--- START ---

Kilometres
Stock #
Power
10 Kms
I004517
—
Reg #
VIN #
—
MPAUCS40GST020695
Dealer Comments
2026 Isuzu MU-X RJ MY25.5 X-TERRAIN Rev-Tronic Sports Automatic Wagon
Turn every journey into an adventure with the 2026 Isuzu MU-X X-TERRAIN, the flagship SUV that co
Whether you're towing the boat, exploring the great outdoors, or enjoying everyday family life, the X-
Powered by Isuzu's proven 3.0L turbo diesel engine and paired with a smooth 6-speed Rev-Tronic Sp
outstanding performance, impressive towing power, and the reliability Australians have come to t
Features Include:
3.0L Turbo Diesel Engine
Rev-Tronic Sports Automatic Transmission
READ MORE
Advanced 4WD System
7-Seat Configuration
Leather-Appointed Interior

--- END ---
--- START ---

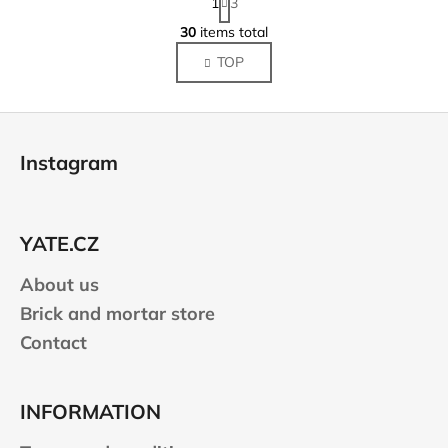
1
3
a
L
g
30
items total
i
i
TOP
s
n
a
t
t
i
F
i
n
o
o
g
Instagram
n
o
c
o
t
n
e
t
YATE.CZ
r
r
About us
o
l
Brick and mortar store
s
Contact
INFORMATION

--- END ---

> **PROBLEM DETAILS**: In the records above, find the lines holding "with". Copy each one.

> **RESPONSE**:
Turn every journey into an adventure with the 2026 Isuzu MU-X X-TERRAIN, the flagship SUV that co
Powered by Isuzu's proven 3.0L turbo diesel engine and paired with a smooth 6-speed Rev-Tronic Sp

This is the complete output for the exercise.